• **PROBLEM DESCRIPTION**: Write the entries below out again without a single difference.

——

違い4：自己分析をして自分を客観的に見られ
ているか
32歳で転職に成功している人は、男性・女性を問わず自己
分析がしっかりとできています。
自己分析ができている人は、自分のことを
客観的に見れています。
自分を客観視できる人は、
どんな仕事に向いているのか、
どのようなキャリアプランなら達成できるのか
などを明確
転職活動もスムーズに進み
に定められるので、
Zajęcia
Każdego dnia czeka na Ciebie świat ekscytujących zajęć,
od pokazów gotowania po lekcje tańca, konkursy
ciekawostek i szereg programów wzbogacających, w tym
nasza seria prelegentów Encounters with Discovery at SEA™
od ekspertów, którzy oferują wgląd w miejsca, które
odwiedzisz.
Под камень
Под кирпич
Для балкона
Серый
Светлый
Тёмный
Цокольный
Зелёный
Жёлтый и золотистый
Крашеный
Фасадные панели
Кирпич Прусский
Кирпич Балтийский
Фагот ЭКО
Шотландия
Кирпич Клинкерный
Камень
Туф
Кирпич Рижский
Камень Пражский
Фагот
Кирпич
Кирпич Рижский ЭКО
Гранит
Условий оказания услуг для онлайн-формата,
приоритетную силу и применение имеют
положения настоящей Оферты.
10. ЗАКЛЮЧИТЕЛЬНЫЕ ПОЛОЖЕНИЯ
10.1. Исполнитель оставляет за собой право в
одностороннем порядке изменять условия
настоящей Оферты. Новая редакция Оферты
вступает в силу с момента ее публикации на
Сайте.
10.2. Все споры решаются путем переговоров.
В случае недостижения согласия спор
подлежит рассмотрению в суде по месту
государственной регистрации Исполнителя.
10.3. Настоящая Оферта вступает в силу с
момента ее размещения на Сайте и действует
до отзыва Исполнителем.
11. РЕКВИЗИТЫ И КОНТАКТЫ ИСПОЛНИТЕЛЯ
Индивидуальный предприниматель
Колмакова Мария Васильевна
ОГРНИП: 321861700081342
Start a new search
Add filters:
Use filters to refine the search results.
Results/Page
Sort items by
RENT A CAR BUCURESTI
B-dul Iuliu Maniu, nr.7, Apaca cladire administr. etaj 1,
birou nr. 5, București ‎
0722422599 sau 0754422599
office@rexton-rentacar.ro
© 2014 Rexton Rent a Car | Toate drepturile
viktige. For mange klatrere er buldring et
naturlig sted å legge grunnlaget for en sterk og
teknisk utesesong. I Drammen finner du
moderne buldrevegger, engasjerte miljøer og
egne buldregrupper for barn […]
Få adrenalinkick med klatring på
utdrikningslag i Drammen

——

• **SOLUTION TO THIS TASK**:
違い4：自己分析をして自分を客観的に見られ
ているか
32歳で転職に成功している人は、男性・女性を問わず自己
分析がしっかりとできています。
自己分析ができている人は、自分のことを
客観的に見れています。
自分を客観視できる人は、
どんな仕事に向いているのか、
どのようなキャリアプランなら達成できるのか
などを明確
転職活動もスムーズに進み
に定められるので、
Zajęcia
Każdego dnia czeka na Ciebie świat ekscytujących zajęć,
od pokazów gotowania po lekcje tańca, konkursy
ciekawostek i szereg programów wzbogacających, w tym
nasza seria prelegentów Encounters with Discovery at SEA™
od ekspertów, którzy oferują wgląd w miejsca, które
odwiedzisz.
Под камень
Под кирпич
Для балкона
Серый
Светлый
Тёмный
Цокольный
Зелёный
Жёлтый и золотистый
Крашеный
Фасадные панели
Кирпич Прусский
Кирпич Балтийский
Фагот ЭКО
Шотландия
Кирпич Клинкерный
Камень
Туф
Кирпич Рижский
Камень Пражский
Фагот
Кирпич
Кирпич Рижский ЭКО
Гранит
Условий оказания услуг для онлайн-формата,
приоритетную силу и применение имеют
положения настоящей Оферты.
10. ЗАКЛЮЧИТЕЛЬНЫЕ ПОЛОЖЕНИЯ
10.1. Исполнитель оставляет за собой право в
одностороннем порядке изменять условия
настоящей Оферты. Новая редакция Оферты
вступает в силу с момента ее публикации на
Сайте.
10.2. Все споры решаются путем переговоров.
В случае недостижения согласия спор
подлежит рассмотрению в суде по месту
государственной регистрации Исполнителя.
10.3. Настоящая Оферта вступает в силу с
момента ее размещения на Сайте и действует
до отзыва Исполнителем.
11. РЕКВИЗИТЫ И КОНТАКТЫ ИСПОЛНИТЕЛЯ
Индивидуальный предприниматель
Колмакова Мария Васильевна
ОГРНИП: 321861700081342
Start a new search
Add filters:
Use filters to refine the search results.
Results/Page
Sort items by
RENT A CAR BUCURESTI
B-dul Iuliu Maniu, nr.7, Apaca cladire administr. etaj 1,
birou nr. 5, București ‎
0722422599 sau 0754422599
office@rexton-rentacar.ro
© 2014 Rexton Rent a Car | Toate drepturile
viktige. For mange klatrere er buldring et
naturlig sted å legge grunnlaget for en sterk og
teknisk utesesong. I Drammen finner du
moderne buldrevegger, engasjerte miljøer og
egne buldregrupper for barn […]
Få adrenalinkick med klatring på
utdrikningslag i Drammen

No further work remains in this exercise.